▶ _Brief_: Restate word for word only the lines running from the one with "Наш консультант свяжется с Вами по" to the end of the data, both ends included. Omit any pictures.

Stored data entries

________________

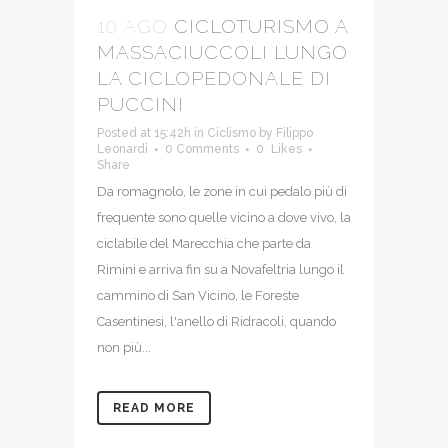
10 AGO
CICLOTURISMO A
MASSACIUCCOLI LUNGO
LA CICLOPEDONALE DI
PUCCINI
Posted at 15:42h
in
Ciclismo
by
Filippo
Leonardi
0 Comments
0
Likes
Share
Da romagnolo, le zone in cui pedalo più di
frequente sono quelle vicino a dove vivo, la
ciclabile del Marecchia che parte da
Rimini e arriva fin su a Novafeltria lungo il
cammino di San Vicino, le Foreste
Casentinesi, l'anello di Ridracoli, quando
non più...
READ MORE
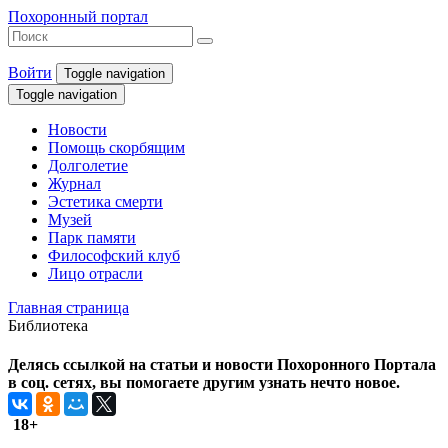
Похоронный портал
Войти
Toggle navigation
Toggle navigation
Новости
Помощь скорбящим
Долголетие
Журнал
Эстетика смерти
Музей
Парк памяти
Философский клуб
Лицо отрасли
Главная страница
Библиотека
Делясь ссылкой на статьи и новости Похоронного Портала
в соц. сетях, вы помогаете другим узнать нечто новое.
18+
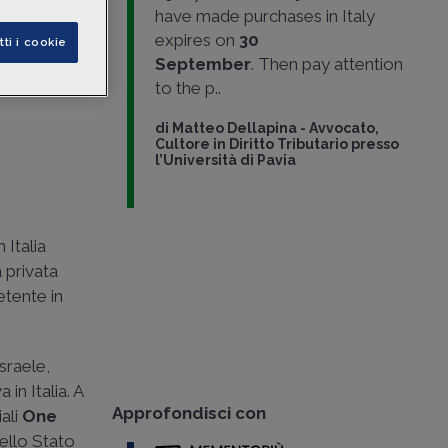
have made purchases in Italy
expires on
30
tti i cookie
esso
September
. Then pay attention
to the p..
di
Matteo Dellapina
-
Avvocato,
Cultore in Diritto Tributario presso
l’Università di Pavia
n Italia
a privata
etente in
Israele,
in Italia. A
Approfondisci con
iali
One
dello Stato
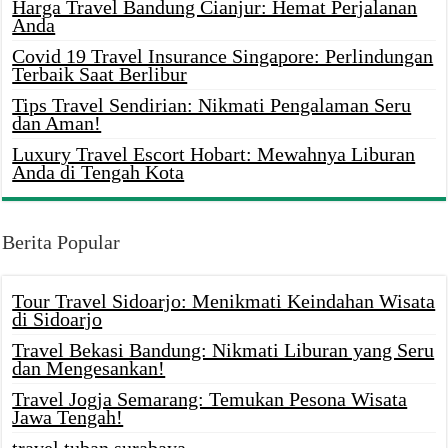
Harga Travel Bandung Cianjur: Hemat Perjalanan
Anda
Covid 19 Travel Insurance Singapore: Perlindungan
Terbaik Saat Berlibur
Tips Travel Sendirian: Nikmati Pengalaman Seru
dan Aman!
Luxury Travel Escort Hobart: Mewahnya Liburan
Anda di Tengah Kota
Berita Popular
Tour Travel Sidoarjo: Menikmati Keindahan Wisata
di Sidoarjo
Travel Bekasi Bandung: Nikmati Liburan yang Seru
dan Mengesankan!
Travel Jogja Semarang: Temukan Pesona Wisata
Jawa Tengah!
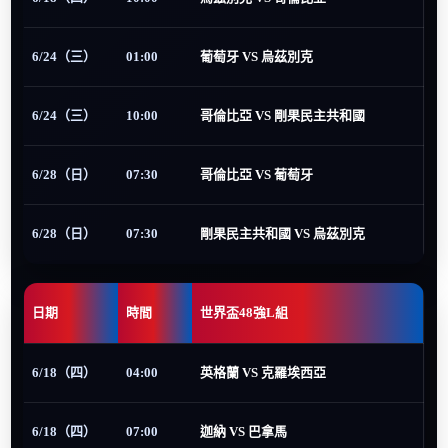
6/24（三）
01:00
葡萄牙 VS 烏茲別克
6/24（三）
10:00
哥倫比亞 VS 剛果民主共和國
6/28（日）
07:30
哥倫比亞 VS 葡萄牙
6/28（日）
07:30
剛果民主共和國 VS 烏茲別克
日期
時間
世界盃48強L組
6/18（四）
04:00
英格蘭 VS 克羅埃西亞
6/18（四）
07:00
迦納 VS 巴拿馬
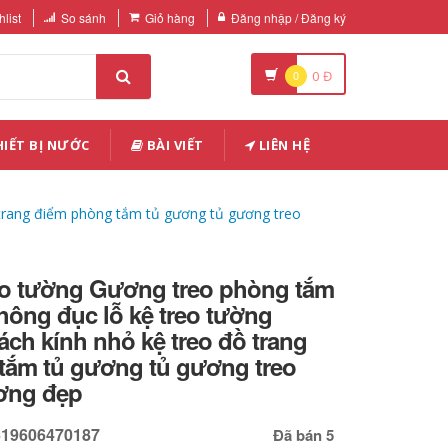
list
So sánh
Giỏ hàng
Đăng nhập / Đăng ký
0
0
Đ
IẾT BỊ NƯỚC
BÀI VIẾT
LIÊN HỆ
 trang điểm phòng tắm tủ gương tủ gương treo
eo tường Gương treo phòng tắm
hông đục lỗ kệ treo tường
ch kính nhỏ kệ treo đồ trang
tắm tủ gương tủ gương treo
ơng đẹp
619606470187
Đã bán 5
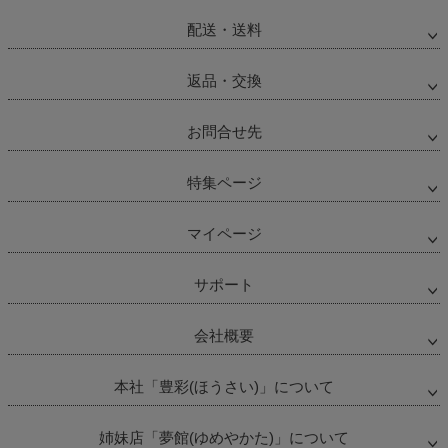
配送・送料
返品・交換
お問合せ先
特集ページ
マイページ
サポート
会社概要
本社「豊彩(ほうさい)」について
姉妹店「夢館(ゆめやかた)」について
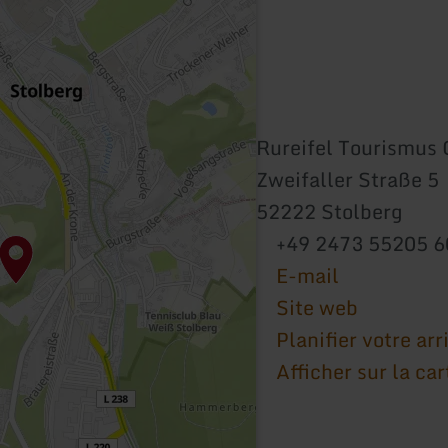
Rureifel Tourismu
Zweifaller Straße 5
52222 Stolberg
+49 2473 55205 6
E-mail
Site web
Planifier votre arr
Afficher sur la car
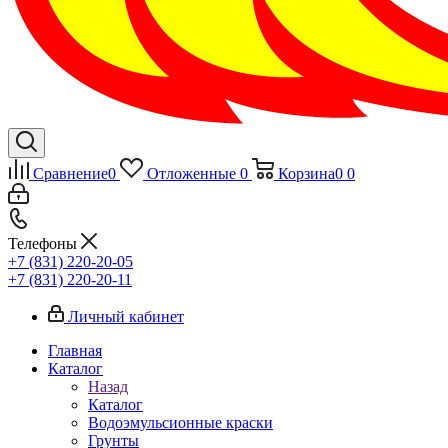
Сравнение
0
Отложенные
0
Корзина
0
0
Телефоны
+7 (831) 220-20-05
+7 (831) 220-20-11
Личный кабинет
Главная
Каталог
Назад
Каталог
Водоэмульсионные краски
Грунты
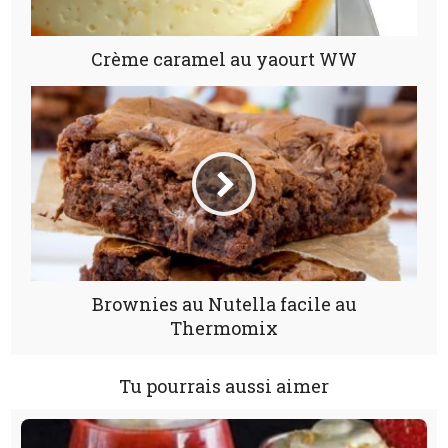
Crème caramel au yaourt WW
Brownies au Nutella facile au
Thermomix
Tu pourrais aussi aimer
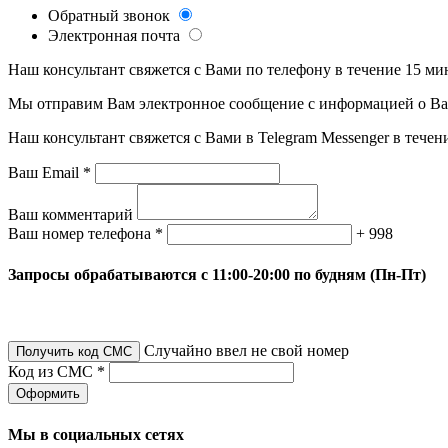
Обратный звонок
Электронная почта
Наш консультант свяжется с Вами по телефону в течение 15 ми
Мы отправим Вам электронное сообщение с информацией о Ваше
Наш консультант свяжется с Вами в Telegram Messenger в течен
Ваш Email *
Ваш комментарий
Ваш номер телефона *
+ 998
Запросы обрабатываются с 11:00-20:00 по будням (Пн-Пт)
Случайно ввел не свой номер
Получить код СМС
Код из СМС *
Оформить
Мы в социальных сетях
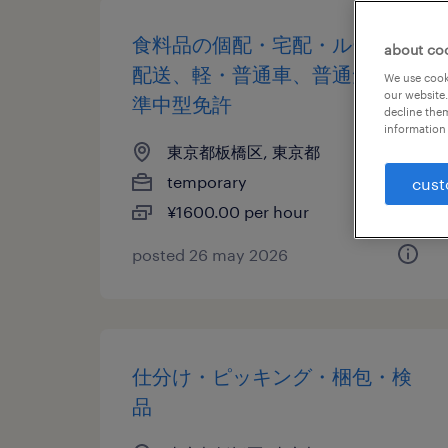
食料品の個配・宅配・ルート・
about co
配送、軽・普通車、普通免許、
We use cooki
our website.
準中型免許
decline them
information 
東京都板橋区, 東京都
temporary
cust
¥1600.00 per hour
posted 26 may 2026
仕分け・ピッキング・梱包・検
品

________________

▶ _Result of this task_:
Наш консультант свяжется с Вами по телефону в течение 15 ми
Мы отправим Вам электронное сообщение с информацией о Ваше
Наш консультант свяжется с Вами в Telegram Messenger в течен
Ваш Email *
Ваш комментарий
Ваш номер телефона *
+ 998
Запросы обрабатываются с 11:00-20:00 по будням (Пн-Пт)
Случайно ввел не свой номер
Получить код СМС
Код из СМС *
Оформить
Мы в социальных сетях
食料品の個配・宅配・ルート・
about co
配送、軽・普通車、普通免許、
We use cooki
our website.
準中型免許
decline them
information 
東京都板橋区, 東京都
temporary
cust
¥1600.00 per hour
posted 26 may 2026
仕分け・ピッキング・梱包・検
品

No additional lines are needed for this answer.